- DVD cover art
- 魔殿屠龍
- Directed by: Chor Yuen
- Written by: Shaw Creative Group
- Produced by: Mona Fong
- Starring: Derek Yee; Ti Lung; Alex Man; Cherie Chung; Leanne Liu;
- Cinematography: Lam Chiu
- Edited by: Siu Fung; Ma Chung-yiu; Chiu Cheuk-man;
- Music by: Stephen Shing; So Jan-hau;
- Production company: Shaw Brothers Studio
- Distributed by: Shaw Brothers Studio
- Release date: 19 June 1984;
- Running time: 87 minutes
- Country: Hong Kong
- Language: Mandarin
- Box office: HK$652,164

= The Hidden Power of the Dragon Sabre =

1984 Hong Kong film by Chor Yuen

The Hidden Power of the Dragon Sabre is a 1984 Hong Kong wuxia film directed by Chor Yuen and produced by the Shaw Brothers Studio. It continues after the events of the novel The Heaven Sword and Dragon Saber by Jin Yong, and is loosely connected to the 1978 film Heaven Sword and Dragon Sabre, which is adapted from the novel.

== Synopsis ==
Zhang Wuji, the leader of the Ming Cult, holds custody over the Heaven-reliant Sword and Dragon-slaying Saber – the two weapons which have previously caused much turmoil in the wulin. The Jiuyin Zhenjing and Jiuyang Zhenjing are respectively kept by Zhou Zhiruo and Zhang Wuji.

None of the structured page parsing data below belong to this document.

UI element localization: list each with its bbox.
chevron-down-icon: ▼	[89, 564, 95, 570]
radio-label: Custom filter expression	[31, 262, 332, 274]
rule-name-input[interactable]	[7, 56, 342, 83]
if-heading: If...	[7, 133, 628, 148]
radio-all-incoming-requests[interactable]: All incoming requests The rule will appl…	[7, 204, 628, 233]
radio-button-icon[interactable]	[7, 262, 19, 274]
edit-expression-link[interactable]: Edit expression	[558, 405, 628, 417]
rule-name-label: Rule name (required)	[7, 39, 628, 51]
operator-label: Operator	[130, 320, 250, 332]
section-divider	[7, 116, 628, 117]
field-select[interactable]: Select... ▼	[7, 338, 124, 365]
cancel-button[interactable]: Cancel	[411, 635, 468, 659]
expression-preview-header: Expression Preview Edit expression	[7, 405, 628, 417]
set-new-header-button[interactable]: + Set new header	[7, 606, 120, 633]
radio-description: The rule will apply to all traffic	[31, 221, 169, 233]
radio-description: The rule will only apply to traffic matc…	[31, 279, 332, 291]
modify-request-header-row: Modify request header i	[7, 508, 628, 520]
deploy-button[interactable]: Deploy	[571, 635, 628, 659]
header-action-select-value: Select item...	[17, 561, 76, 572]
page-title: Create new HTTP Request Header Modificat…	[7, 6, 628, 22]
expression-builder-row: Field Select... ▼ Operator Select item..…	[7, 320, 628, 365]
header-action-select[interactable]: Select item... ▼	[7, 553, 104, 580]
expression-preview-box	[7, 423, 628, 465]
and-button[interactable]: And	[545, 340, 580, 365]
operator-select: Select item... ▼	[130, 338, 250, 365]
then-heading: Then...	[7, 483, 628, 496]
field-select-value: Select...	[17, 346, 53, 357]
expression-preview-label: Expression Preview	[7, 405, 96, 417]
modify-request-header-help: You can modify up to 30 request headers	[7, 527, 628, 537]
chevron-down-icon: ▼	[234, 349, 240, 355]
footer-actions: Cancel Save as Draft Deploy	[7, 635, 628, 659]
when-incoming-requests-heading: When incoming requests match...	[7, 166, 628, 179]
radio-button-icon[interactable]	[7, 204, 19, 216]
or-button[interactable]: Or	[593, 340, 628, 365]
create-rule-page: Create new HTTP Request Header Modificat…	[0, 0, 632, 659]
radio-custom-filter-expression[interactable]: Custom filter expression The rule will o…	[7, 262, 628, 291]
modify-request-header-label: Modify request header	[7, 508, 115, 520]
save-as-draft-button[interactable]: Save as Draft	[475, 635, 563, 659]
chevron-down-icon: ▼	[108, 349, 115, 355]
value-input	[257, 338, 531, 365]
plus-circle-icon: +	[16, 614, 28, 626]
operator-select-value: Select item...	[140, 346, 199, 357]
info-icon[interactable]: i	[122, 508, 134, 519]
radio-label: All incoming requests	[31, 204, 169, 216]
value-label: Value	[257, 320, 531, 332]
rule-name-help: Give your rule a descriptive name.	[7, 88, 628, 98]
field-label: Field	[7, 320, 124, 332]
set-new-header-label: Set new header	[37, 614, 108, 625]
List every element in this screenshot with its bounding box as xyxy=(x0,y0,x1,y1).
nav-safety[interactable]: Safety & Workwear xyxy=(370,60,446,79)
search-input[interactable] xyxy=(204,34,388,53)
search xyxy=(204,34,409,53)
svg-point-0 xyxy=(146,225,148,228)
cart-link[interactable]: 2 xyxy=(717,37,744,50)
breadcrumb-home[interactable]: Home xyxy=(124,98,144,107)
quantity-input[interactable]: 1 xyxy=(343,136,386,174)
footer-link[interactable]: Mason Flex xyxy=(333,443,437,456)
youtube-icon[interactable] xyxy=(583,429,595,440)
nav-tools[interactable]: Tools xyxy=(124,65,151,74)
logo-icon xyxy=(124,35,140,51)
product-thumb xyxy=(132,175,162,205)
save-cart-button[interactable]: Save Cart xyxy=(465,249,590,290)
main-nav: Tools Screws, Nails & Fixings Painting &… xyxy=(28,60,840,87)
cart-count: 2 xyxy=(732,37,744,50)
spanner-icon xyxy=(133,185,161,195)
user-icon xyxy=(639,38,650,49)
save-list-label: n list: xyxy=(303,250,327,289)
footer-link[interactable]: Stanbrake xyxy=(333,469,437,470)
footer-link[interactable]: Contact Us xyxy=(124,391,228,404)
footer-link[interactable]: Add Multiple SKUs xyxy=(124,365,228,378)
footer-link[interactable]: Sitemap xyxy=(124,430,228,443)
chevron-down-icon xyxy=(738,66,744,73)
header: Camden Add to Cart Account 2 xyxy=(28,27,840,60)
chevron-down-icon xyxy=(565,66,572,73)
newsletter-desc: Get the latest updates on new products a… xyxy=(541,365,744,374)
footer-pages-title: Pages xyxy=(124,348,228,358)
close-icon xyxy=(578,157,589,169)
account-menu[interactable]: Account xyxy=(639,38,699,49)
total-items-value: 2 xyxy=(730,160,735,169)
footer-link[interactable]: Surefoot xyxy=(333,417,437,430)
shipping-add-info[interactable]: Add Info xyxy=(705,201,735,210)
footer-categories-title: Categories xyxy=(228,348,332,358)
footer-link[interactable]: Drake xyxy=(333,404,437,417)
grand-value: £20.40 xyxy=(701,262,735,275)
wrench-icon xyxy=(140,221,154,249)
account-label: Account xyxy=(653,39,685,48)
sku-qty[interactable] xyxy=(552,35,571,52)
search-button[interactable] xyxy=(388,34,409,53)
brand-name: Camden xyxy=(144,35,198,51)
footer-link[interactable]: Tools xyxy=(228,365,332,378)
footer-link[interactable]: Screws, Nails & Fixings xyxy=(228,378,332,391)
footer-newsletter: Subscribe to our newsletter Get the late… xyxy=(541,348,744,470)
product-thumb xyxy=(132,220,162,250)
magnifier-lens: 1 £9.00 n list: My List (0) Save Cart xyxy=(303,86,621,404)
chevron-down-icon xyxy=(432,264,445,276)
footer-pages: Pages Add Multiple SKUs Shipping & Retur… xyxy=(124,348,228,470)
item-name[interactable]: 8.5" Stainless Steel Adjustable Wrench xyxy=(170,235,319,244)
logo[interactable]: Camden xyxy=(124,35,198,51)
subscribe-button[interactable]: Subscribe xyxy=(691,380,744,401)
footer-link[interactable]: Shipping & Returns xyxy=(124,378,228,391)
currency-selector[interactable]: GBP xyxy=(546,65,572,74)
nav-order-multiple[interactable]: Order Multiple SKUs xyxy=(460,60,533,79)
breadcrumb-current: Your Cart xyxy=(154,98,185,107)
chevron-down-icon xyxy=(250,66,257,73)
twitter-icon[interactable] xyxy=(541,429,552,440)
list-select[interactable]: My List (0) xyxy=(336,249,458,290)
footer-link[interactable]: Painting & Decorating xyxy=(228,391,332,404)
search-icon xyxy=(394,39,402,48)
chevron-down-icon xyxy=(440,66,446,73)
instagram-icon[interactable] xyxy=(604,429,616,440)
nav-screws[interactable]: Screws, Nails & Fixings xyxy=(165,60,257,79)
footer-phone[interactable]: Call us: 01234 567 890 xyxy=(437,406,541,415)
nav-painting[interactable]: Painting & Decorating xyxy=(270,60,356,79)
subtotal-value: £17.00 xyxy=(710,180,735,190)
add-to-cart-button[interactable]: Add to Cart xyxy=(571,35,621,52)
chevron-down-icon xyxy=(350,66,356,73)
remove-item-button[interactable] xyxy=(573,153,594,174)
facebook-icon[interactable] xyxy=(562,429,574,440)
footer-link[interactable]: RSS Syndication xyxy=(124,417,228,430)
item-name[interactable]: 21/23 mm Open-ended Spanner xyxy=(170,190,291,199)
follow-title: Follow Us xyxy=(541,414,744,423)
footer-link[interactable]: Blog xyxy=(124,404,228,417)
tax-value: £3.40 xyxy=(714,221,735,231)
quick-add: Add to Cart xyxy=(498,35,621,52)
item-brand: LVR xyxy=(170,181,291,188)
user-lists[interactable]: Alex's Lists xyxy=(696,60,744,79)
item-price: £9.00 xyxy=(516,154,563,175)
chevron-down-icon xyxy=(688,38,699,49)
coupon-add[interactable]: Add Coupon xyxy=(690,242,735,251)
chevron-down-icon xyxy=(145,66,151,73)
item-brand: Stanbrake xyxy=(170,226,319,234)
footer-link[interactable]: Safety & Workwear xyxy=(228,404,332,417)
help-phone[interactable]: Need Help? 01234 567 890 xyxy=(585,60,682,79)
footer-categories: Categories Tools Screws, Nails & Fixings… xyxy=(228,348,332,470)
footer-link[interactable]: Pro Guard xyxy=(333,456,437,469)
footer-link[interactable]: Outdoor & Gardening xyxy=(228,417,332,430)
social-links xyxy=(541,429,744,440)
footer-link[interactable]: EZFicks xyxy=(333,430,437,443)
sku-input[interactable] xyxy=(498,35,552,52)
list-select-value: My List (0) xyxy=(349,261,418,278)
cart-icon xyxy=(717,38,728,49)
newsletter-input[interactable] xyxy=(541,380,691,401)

Meanwhile, Zhu Yuanzhang has become the emperor and established the Ming dynasty. Unknown to everyone, Song Qingshu has changed his appearance and infiltrated the palace, becoming the emperor's adviser. He kills Zhou Zhiruo and steals the Jiuyin Zhenjing, later acquiring the Jiuyang Zhenjing and the two weapons as well. He becomes nearly invincible and attempts to stir up conflict between the Ming Cult and the Mongols.

Zhang Wuji teams up with Tiezhen, a Mongol general, to save a Mongol princess and they work together to master a new technique to counter Song Qingshu and eventually defeat him.